Jordan Kuralları

22 dk

Michael Jordan’ın son dansının üzerinden neredeyse çeyrek asır geçti ve o da artık değişen dünyanın farkında.

“Benim hakkımda bilmedikleriniz neler?"

Michael Jordan, 2009 Şöhretler Müzesi kürsüsünden dostlarına ve düşmanlarına böyle sesleniyordu. Kendisinden önce sahneye çıkan David Robinson ve Jerry Sloan'un konuşmalarını dinlemiş, yakından tanıdığını düşündüğü bu efsanelere dair yeni bilgiler öğrendiğini itiraf etmişti. Washington Wizards formasıyla üçüncü kez döndüğü lige veda edeli altı yıl olmuştu ve artık sonsuza dek emekliydi. Majesteleri, hafızalardaki tazeliğini kuru bir teşekkürle süslemek istemiyordu. Niyeti, hâlâ rekabet etmekti.

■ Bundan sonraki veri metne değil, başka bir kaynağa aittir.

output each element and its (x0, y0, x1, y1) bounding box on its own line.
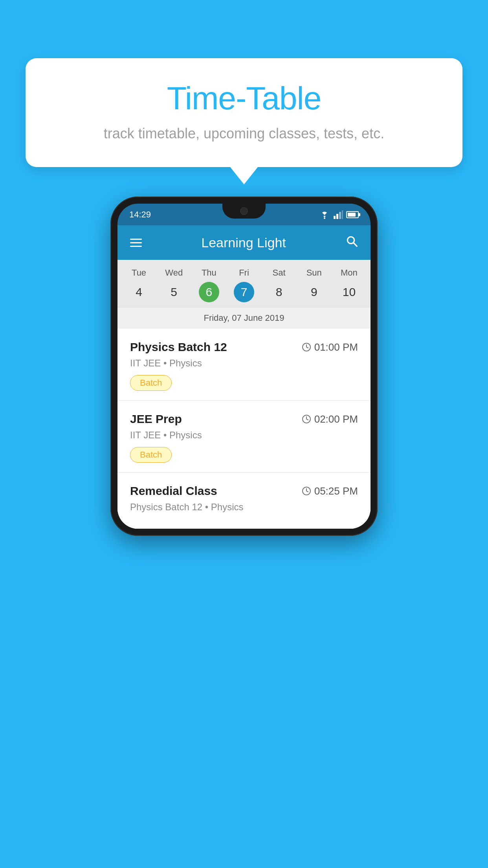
day-number: 4 (129, 282, 149, 302)
day-name: Sat (273, 268, 286, 278)
calendar-day[interactable]: Thu6 (193, 268, 225, 302)
calendar-day[interactable]: Wed5 (158, 268, 190, 302)
day-name: Mon (341, 268, 358, 278)
svg-rect-3 (339, 212, 341, 219)
tooltip-subtitle: track timetable, upcoming classes, tests… (49, 124, 439, 143)
schedule-title: Physics Batch 12 (130, 340, 227, 354)
tooltip-card: Time-Table track timetable, upcoming cla… (26, 58, 462, 167)
days-row: Tue4Wed5Thu6Fri7Sat8Sun9Mon10 (117, 268, 371, 302)
day-name: Sun (306, 268, 322, 278)
clock-icon (302, 486, 311, 496)
schedule-title: Remedial Class (130, 484, 217, 498)
schedule-item-header: Remedial Class 05:25 PM (130, 484, 358, 498)
batch-tag: Batch (130, 447, 172, 463)
calendar-day[interactable]: Fri7 (228, 268, 260, 302)
search-button[interactable] (345, 235, 358, 250)
calendar-strip: Tue4Wed5Thu6Fri7Sat8Sun9Mon10 Friday, 07… (117, 260, 371, 329)
clock-icon (302, 342, 311, 352)
day-number: 10 (339, 282, 359, 302)
phone-device: 14:29 (110, 197, 378, 536)
day-number: 7 (234, 282, 254, 302)
calendar-day[interactable]: Sun9 (298, 268, 330, 302)
schedule-subtitle: IIT JEE • Physics (130, 358, 358, 369)
day-name: Tue (132, 268, 146, 278)
app-header: Learning Light (117, 225, 371, 260)
day-number: 9 (304, 282, 324, 302)
schedule-item[interactable]: Physics Batch 12 01:00 PM IIT JEE • Phys… (117, 329, 371, 401)
batch-tag: Batch (130, 375, 172, 391)
status-bar: 14:29 (117, 204, 371, 225)
app-title: Learning Light (201, 235, 286, 250)
calendar-day[interactable]: Mon10 (333, 268, 365, 302)
day-number: 5 (164, 282, 184, 302)
hamburger-menu-button[interactable] (130, 239, 142, 247)
schedule-title: JEE Prep (130, 412, 182, 426)
schedule-item[interactable]: JEE Prep 02:00 PM IIT JEE • Physics Batc… (117, 401, 371, 473)
schedule-time: 02:00 PM (302, 413, 358, 425)
schedule-item-header: Physics Batch 12 01:00 PM (130, 340, 358, 354)
schedule-time: 05:25 PM (302, 485, 358, 497)
svg-rect-2 (336, 214, 338, 219)
phone-notch (222, 204, 266, 219)
phone-screen: Learning Light Tue4Wed5Thu6Fri7Sat8Sun9M… (117, 225, 371, 529)
svg-rect-4 (342, 210, 343, 219)
status-time: 14:29 (129, 210, 151, 220)
schedule-time: 01:00 PM (302, 341, 358, 353)
day-number: 6 (199, 282, 219, 302)
schedule-item-header: JEE Prep 02:00 PM (130, 412, 358, 426)
schedule-list: Physics Batch 12 01:00 PM IIT JEE • Phys… (117, 329, 371, 529)
schedule-item[interactable]: Remedial Class 05:25 PM Physics Batch 12… (117, 473, 371, 529)
schedule-subtitle: Physics Batch 12 • Physics (130, 502, 358, 513)
day-name: Thu (202, 268, 216, 278)
schedule-subtitle: IIT JEE • Physics (130, 430, 358, 441)
day-name: Wed (165, 268, 183, 278)
calendar-day[interactable]: Tue4 (123, 268, 155, 302)
day-number: 8 (269, 282, 289, 302)
hamburger-line-2 (130, 242, 142, 243)
tooltip-title: Time-Table (49, 80, 439, 117)
hamburger-line-3 (130, 246, 142, 247)
calendar-day[interactable]: Sat8 (263, 268, 295, 302)
calendar-date-label: Friday, 07 June 2019 (117, 307, 371, 329)
battery-icon (346, 211, 359, 218)
svg-point-0 (324, 217, 325, 219)
svg-line-6 (354, 243, 357, 246)
day-name: Fri (239, 268, 249, 278)
signal-icon (334, 210, 343, 219)
clock-icon (302, 414, 311, 424)
phone-camera (240, 207, 248, 215)
svg-rect-1 (334, 216, 336, 219)
wifi-icon (319, 210, 330, 219)
status-icons (319, 210, 359, 219)
hamburger-line-1 (130, 239, 142, 240)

Sorusu da pek yanlış değildi. Aslında hakkında bilmediğimiz hiçbir şey kalmamıştı. Neredeyse. The Last Dance'in beslendiği membaı meydana getiren ağ uçsuz bucaksızdı: NBC yayınları, ESPN programları, Sports Illustrated sayfaları, Nike reklamları. Yıllar içinde kahramanın binbir yüzünü görmüştük. Rekabetçi Jordan. Pazarlamacı Jordan. Ruh hastası Jordan. Babasının oğlu Jordan. Beyzbolcu Jordan. Şampiyon Jordan. Şimdi, emekli Jordan...

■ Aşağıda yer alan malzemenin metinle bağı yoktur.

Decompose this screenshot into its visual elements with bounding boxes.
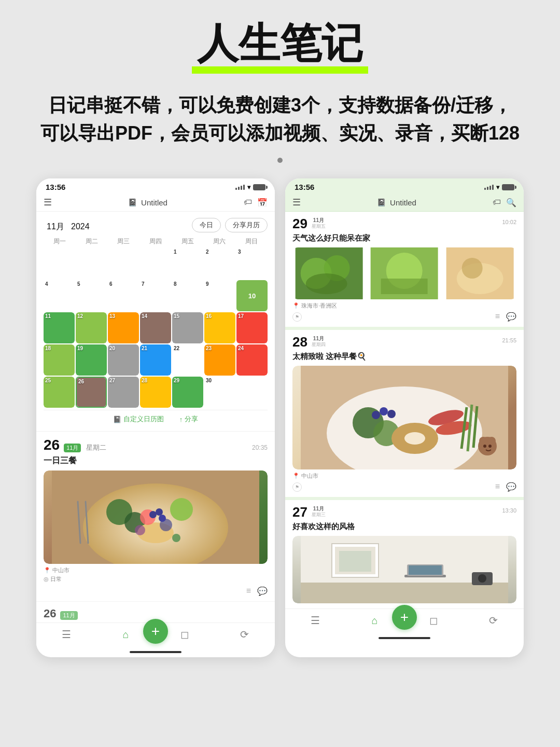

Aynı kürsü, hikâyesini bir kez daha anlatma fırsatıydı. Veya masalını. Çünkü içinde trajediler ve kırgınlıklar barındırsa da bir basketbolcu olarak inşa ettiği kariyer Hollywood filmi gibiydi. O filmin başladığı yerde ailesi vardı. Zaten konuşmasına oradan başlamıştı. Ailesinden aldığı savaşçı genlerden, kardeşleriyle olan maçlarından… "Bende gördüğünüz her şey oradan geliyor" diyordu. Ayrıca teşekkür edilmesi gereken kariyer ortakları vardı. Hepsine kısa cümlelerle saygısını sunuyordu. Scottie Pippen'sız kazanamazdı. Dean Smith, her şeyi değiştirmişti. Tex Winter, hep daha fazlasını istemişti. Phil Jackson, zihinsel olarak da gelişmesini sağlamıştı. Fakat Jordan bir an önce rakiplerine gelmek istiyordu. Zira lügatinde çok fazla sevgi sözcüğü yoktu. Ama düşmanlarına gelince… Sporda her şey rakibin varlığıyla çetrefilleşiyordu ve 23 numaranın büyüsü de orada başlıyordu.

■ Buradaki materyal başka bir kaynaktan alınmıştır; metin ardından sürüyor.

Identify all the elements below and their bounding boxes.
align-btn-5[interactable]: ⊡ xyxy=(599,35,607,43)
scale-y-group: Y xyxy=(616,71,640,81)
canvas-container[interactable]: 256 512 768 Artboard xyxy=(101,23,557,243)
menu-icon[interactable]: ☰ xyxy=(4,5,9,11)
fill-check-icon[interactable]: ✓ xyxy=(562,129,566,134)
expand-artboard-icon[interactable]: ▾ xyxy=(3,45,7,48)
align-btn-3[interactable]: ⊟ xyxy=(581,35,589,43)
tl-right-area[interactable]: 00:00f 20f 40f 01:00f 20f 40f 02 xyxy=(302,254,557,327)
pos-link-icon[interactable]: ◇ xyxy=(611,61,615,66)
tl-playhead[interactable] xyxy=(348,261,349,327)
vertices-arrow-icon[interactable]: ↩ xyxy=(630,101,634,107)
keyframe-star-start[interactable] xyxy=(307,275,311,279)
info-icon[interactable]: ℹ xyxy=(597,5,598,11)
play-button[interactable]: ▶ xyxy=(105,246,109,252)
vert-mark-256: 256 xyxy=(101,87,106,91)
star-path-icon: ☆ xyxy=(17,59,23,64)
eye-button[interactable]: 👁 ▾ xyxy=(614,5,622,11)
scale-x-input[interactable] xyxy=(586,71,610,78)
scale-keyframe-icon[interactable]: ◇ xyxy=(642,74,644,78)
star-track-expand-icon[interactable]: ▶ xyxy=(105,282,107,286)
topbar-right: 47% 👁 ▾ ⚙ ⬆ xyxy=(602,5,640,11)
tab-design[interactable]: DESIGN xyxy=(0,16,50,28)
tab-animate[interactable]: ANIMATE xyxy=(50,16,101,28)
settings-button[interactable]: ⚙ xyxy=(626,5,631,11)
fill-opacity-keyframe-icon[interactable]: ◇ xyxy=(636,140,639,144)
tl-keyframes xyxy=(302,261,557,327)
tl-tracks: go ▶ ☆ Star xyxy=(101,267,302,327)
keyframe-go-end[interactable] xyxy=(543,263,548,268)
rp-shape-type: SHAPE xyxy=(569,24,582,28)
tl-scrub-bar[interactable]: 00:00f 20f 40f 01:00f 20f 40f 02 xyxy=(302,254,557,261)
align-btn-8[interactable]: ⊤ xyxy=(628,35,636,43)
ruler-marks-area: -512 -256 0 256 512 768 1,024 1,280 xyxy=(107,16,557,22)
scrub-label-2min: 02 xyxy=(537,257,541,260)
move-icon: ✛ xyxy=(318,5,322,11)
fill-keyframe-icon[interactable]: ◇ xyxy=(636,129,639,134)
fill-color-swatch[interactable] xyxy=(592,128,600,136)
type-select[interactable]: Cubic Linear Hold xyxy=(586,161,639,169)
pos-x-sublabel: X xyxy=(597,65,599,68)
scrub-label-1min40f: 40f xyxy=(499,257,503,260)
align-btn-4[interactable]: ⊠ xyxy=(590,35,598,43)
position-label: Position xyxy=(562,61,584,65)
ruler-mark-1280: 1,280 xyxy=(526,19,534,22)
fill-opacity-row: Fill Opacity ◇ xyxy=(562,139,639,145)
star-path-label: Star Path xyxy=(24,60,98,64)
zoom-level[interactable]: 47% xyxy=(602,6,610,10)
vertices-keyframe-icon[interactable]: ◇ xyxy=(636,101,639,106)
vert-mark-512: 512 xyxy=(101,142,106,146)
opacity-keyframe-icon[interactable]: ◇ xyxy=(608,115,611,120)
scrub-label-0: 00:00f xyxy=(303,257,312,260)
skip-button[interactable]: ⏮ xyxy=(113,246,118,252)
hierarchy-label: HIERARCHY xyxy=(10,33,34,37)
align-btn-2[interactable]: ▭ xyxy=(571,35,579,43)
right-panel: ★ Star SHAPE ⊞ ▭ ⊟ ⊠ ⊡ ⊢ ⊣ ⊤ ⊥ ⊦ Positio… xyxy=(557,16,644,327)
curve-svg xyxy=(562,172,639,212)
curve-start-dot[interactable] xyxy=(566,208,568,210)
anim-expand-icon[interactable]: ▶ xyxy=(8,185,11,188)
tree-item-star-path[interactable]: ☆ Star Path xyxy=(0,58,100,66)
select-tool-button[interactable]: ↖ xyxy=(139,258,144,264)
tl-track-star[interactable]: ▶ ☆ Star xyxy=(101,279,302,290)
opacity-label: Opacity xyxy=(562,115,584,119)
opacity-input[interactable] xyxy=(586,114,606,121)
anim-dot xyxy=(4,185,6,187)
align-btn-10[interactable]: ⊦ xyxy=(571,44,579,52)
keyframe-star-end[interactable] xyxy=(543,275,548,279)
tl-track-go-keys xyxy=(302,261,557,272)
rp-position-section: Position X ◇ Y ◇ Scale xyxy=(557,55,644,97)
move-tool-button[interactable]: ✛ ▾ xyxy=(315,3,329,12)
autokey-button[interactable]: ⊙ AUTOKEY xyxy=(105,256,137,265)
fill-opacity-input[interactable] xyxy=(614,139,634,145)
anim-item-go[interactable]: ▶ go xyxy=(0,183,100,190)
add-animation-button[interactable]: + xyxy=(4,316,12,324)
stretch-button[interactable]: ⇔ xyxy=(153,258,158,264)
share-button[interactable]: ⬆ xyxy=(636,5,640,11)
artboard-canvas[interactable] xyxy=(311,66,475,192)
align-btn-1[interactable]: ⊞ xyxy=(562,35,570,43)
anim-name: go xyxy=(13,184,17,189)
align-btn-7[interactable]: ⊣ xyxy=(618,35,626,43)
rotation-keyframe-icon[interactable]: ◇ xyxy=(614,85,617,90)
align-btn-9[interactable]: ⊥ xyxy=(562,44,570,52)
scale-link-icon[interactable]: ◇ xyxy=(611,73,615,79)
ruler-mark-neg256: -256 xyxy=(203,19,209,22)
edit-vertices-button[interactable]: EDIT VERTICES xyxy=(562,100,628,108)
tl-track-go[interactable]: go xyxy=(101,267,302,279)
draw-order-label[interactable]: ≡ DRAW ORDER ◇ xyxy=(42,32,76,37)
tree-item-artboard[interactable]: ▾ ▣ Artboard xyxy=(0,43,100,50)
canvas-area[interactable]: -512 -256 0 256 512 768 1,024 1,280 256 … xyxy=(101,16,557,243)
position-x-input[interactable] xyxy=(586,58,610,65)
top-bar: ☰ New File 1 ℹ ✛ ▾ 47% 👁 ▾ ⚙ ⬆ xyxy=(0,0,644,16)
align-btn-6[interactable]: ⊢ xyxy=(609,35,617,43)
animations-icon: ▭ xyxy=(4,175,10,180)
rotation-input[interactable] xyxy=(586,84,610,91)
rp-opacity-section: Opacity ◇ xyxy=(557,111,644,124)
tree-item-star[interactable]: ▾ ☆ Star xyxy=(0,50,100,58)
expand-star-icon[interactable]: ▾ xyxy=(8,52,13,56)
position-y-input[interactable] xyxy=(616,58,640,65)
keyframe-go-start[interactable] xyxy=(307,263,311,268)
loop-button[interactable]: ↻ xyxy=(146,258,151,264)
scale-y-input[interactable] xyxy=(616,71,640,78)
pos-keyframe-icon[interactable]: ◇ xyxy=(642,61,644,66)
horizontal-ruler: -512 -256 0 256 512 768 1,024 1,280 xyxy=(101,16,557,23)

“Benim hakkımda bilmedikleriniz neler?"

“Benim hakkımda bilmedikleriniz neler?"

Detroit Pistons'ın seksenlerin sonunda uyguladığı savunma taktikleri ünlü bir isme sahip: Jordan Kuralları. Meşhur eşleşme, bu stratejinin gölgesinde serpilmişti. Pistons-Bulls rekabeti sıradan bir kapışma değildi. 1984 Draft'ında lige giren Jordan; Magic-Bird ikilisi önderliğinde değişen, David Stern'ün akıllı politikalarıyla küreselleşen basketbolu ileriye taşıyacak yüzdü. Pistons ise Isiah Thomas'ın liderliği ve Bill Laimbeer'ın sertliği etrafında kurulmuştu. Chuck Daly'nin talebeleri, 1988'de şampiyonluğu bir bilek sakatlığıyla kaybetmişti. Ya da bir hakem hatasıyla… Eskiyle yeninin, yaratıcılıkla sertliğin mücadelesi vardı sahada.

***

Bad Boys, Jordan'a karşı bir duvar örerek iki sezon üst üste Chicago'yu elemişti. Peki neydi Jordan Kuralları? Aslında üç temele dayanıyordu. Birincisi, Jordan'ın sağına penetre etmesini istemiyorlar, onu sola yönlendiriyorlardı. İkincisi, dip çizgiden içeri süzülmesini engellemek adına köşelerde topla buluştuğunda Jordan'ı serbest atış noktasına doğru itmeye çalışıyorlardı. Üçüncüsü, post-up'a geldiğinde ikili sıkıştırmayla dengesini bozuyorlardı. Pistons, Bulls'a mağlup olabilirdi ama tek bir oyuncu onları yıkamazdı. Üç kuralın da ortak amacı topu Jordan'ın ellerinden çıkarmaktı. Belki ana savunmacıları Dumars ve Rodman gibi görünüyordu fakat aslında bütün Pistons kadrosu onu sıkıştırmaya, yormaya, sakatlamaya çalışıyordu.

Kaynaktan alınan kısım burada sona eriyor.